Hellmut Stern war ein Sohn des jüdischen Bankangestellten und Gesangslehrers Dittmar Stern und der jüdischen Klavierlehrerin Ilse Wolff, er hatte zwei Schwestern.[2] Als Kind erlebte er die Novemberpogrome 1938 in Berlin, flüchtete mit seinen Eltern über Irrwege bis nach Harbin, wo er unter extremer Armut den Rassenwahn der Nationalsozialisten überlebte. Als Pianist und Geiger trug er in den elf Jahren des Exils in der Mandschurei dazu bei, seine Familie über Wasser zu halten. Er spielte in Bars, Nachtclubs und Hotels, bis 1949 die Ausreise nach Israel möglich wurde. Als Barpianist im King-David-Hotel in Jerusalem lernte er 1951 seinen berühmten Namensvetter Isaac Stern[3] kennen, der ihm den Weg zum Israel Philharmonic Orchestra in Tel Aviv ebnete. Über musikalische Stationen in namhaften Orchestern in St. Louis und New York kehrte Stern 1961 schließlich nach Berlin zurück. In der Folge gehörte er 34 Jahre lang dem Berliner Philharmonischen Orchester an, in dem er als erster Geiger, Orchestervorstand und Konzertmeister mit allen führenden Dirigenten seiner Zeit, hauptsächlich jedoch mit Herbert von Karajan,[4] zusammenarbeitete.
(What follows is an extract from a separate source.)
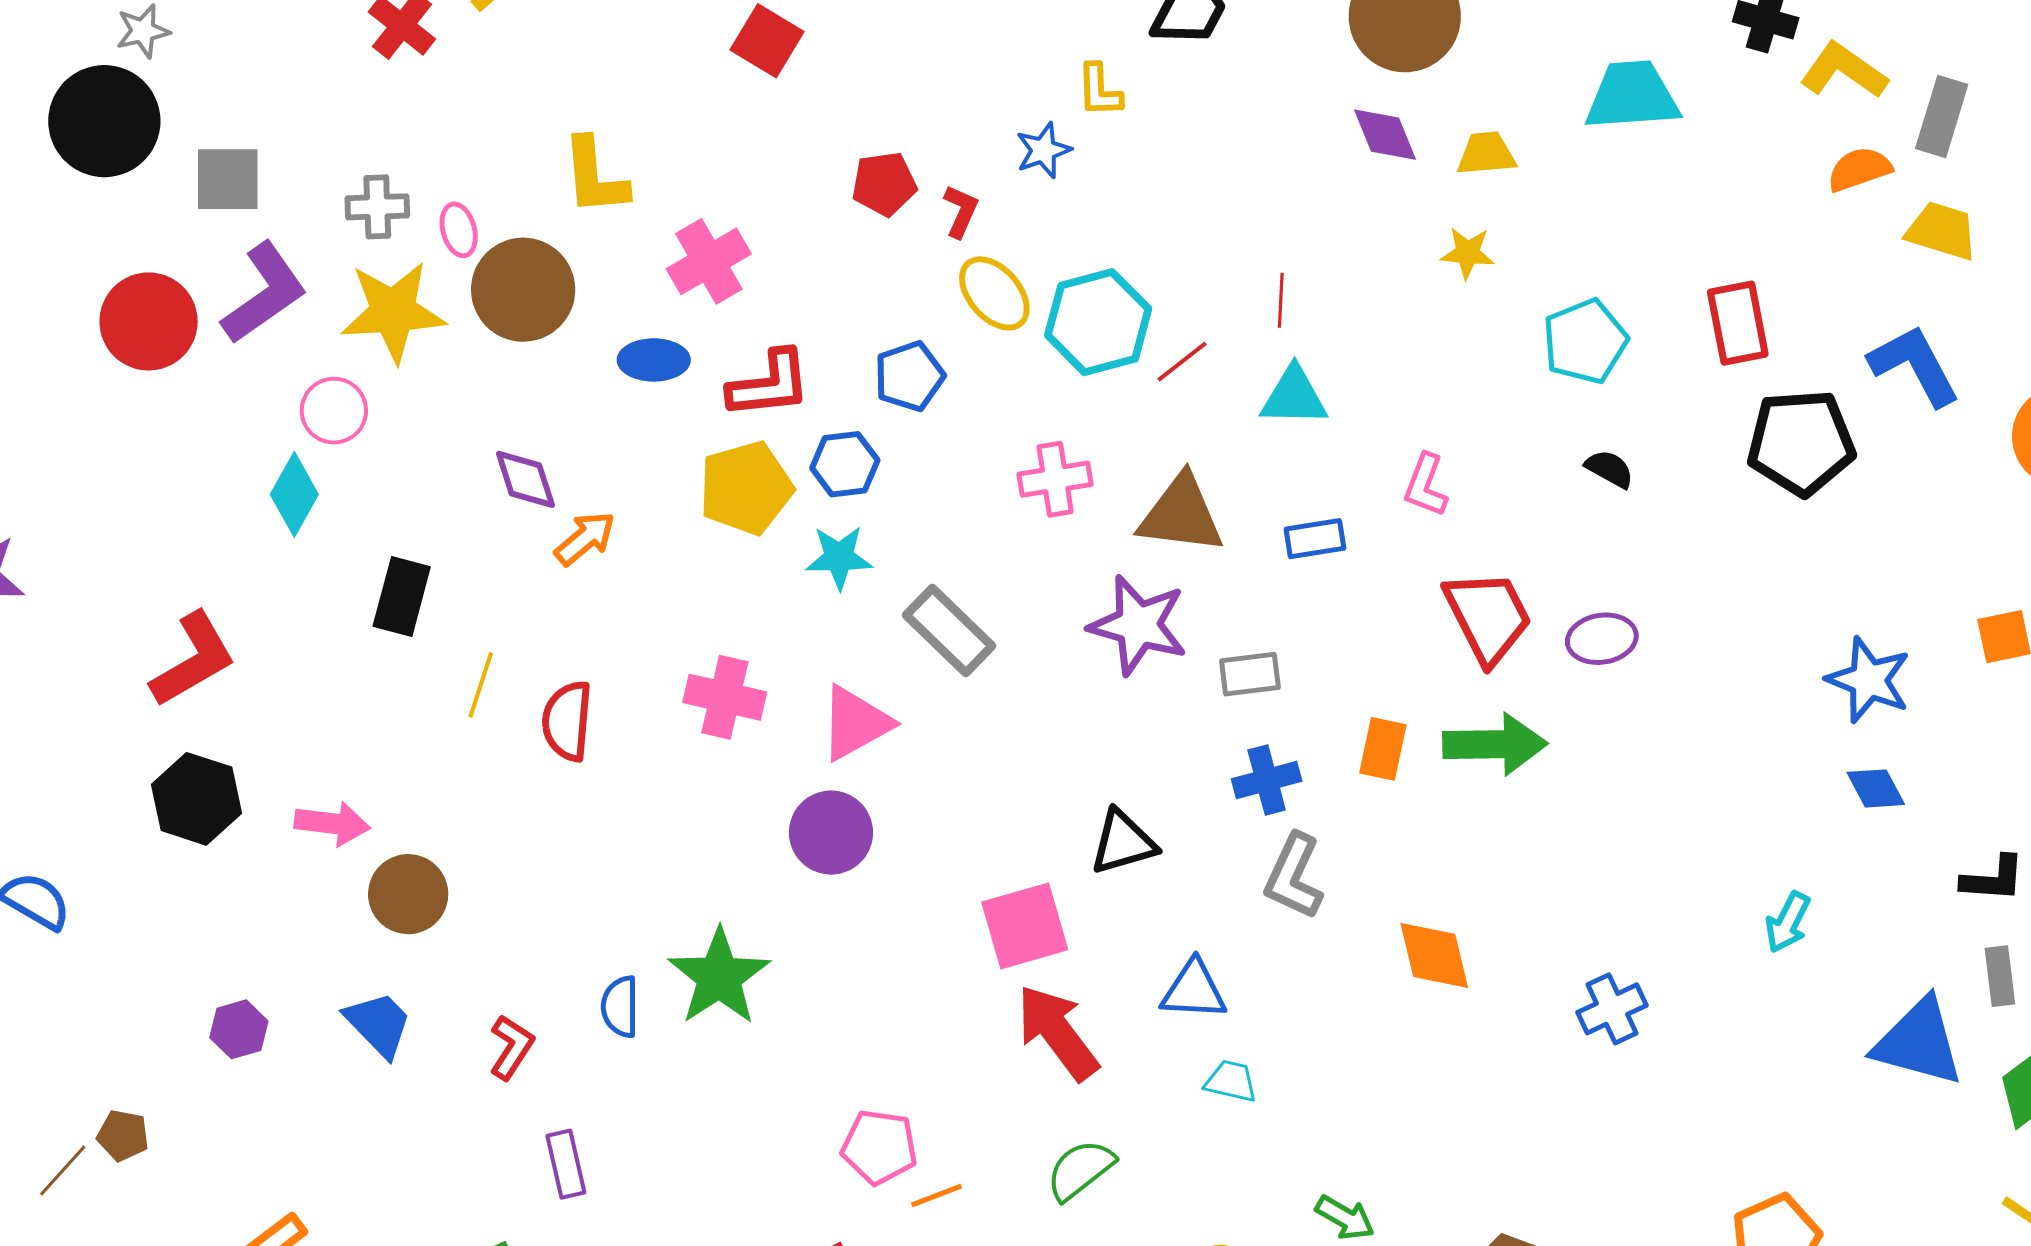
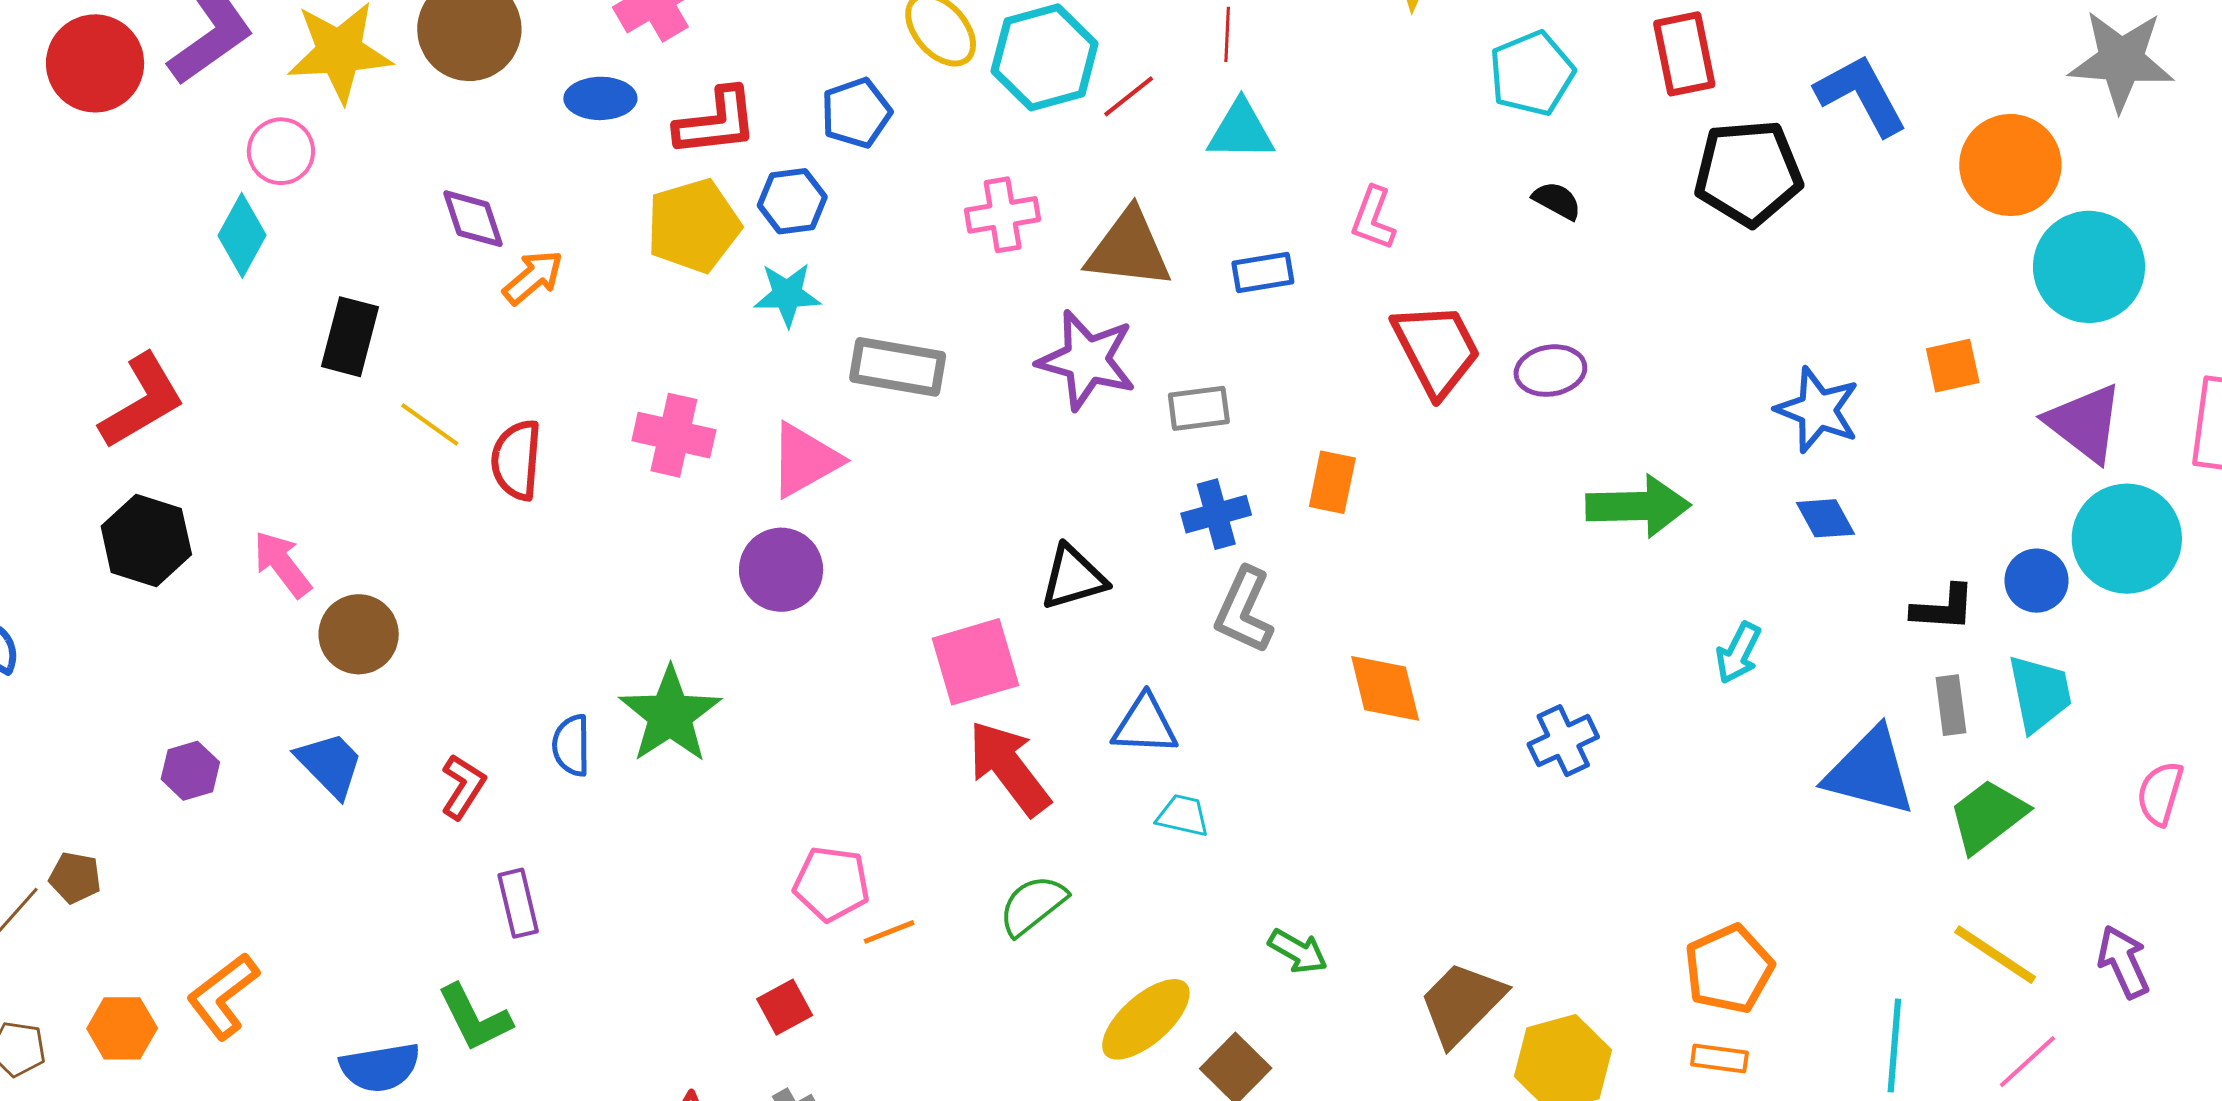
gray rectangle: (949, 631) -> (898, 367), turned -34
yellow line: (481, 685) -> (430, 425), turned -72
green arrow: (1495, 744) -> (1638, 506), moved
pink arrow: (332, 823) -> (282, 564), turned -134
In der Zeit seiner Zugehörigkeit zu den Berliner Philharmonikern wirkte Stern auch an einer Vielzahl an Plattenproduktionen mit, hauptsächlich unter dem Dirigat von Herbert von Karajan. In zahlreichen Konzerten trat er als Solist auf, so zum Beispiel im Jahr 1982 beim „humoristischen Festkonzert“ zum 100. Geburtstag der Berliner Philharmoniker, dirigiert von Vicco von Bülow (Loriot). Wegen seiner herausragenden Verdienste als Orchestervorstand und Konzertmeister der Berliner Philharmoniker wurde er 1993 vom damaligen Bundespräsidenten Richard von Weizsäcker mit dem Verdienstorden der Bundesrepublik Deutschland ausgezeichnet. Den Höhepunkt seiner Karriere erlebte Stern, der sowohl die deutsche als auch die israelische Staatsbürgerschaft besaß, im Jahr 1990: Nach dem Tod Karajans[5] initiierte er als Orchestervorstand die weltweit beachtete erstmalige Israel-Tournee[6] der Berliner Philharmoniker unter dem Dirigat von Daniel Barenboim.

Auf Vorschlag von Staatsopernintendant a. D. Hans Pischner und Präsident KS Heiko Reissig wurde Hellmut Stern zum ordentlichen Ehrenmitglied der Europäischen Kulturwerkstatt (EKW) Berlin-Wien im Jahr 2008 ernannt.

Nach seiner aktiven musikalischen Karriere veröffentlichte er seine Autobiografie Saitensprünge, über die die Frankfurter Allgemeine Zeitung schrieb: „Diesen Rahmen eines abenteuerlichen Lebenslaufs füllt Stern prall mit gefährlichen, beglückenden oder rührenden Ereignissen.“ 2007 erschien das Hörbuch Weil ich überall auf der Welt zu Hause bin (Autor David Dambitsch), in dem Hellmut Stern gemeinsam mit seinem Freund Daniel Barenboim zu hören ist.[7] Noch im hohen Alter unternahm Stern als Zeitzeuge vielbeachtete Vortragsreisen im In- und Ausland. Er starb im März 2020 im Alter von 91 Jahren in Berlin.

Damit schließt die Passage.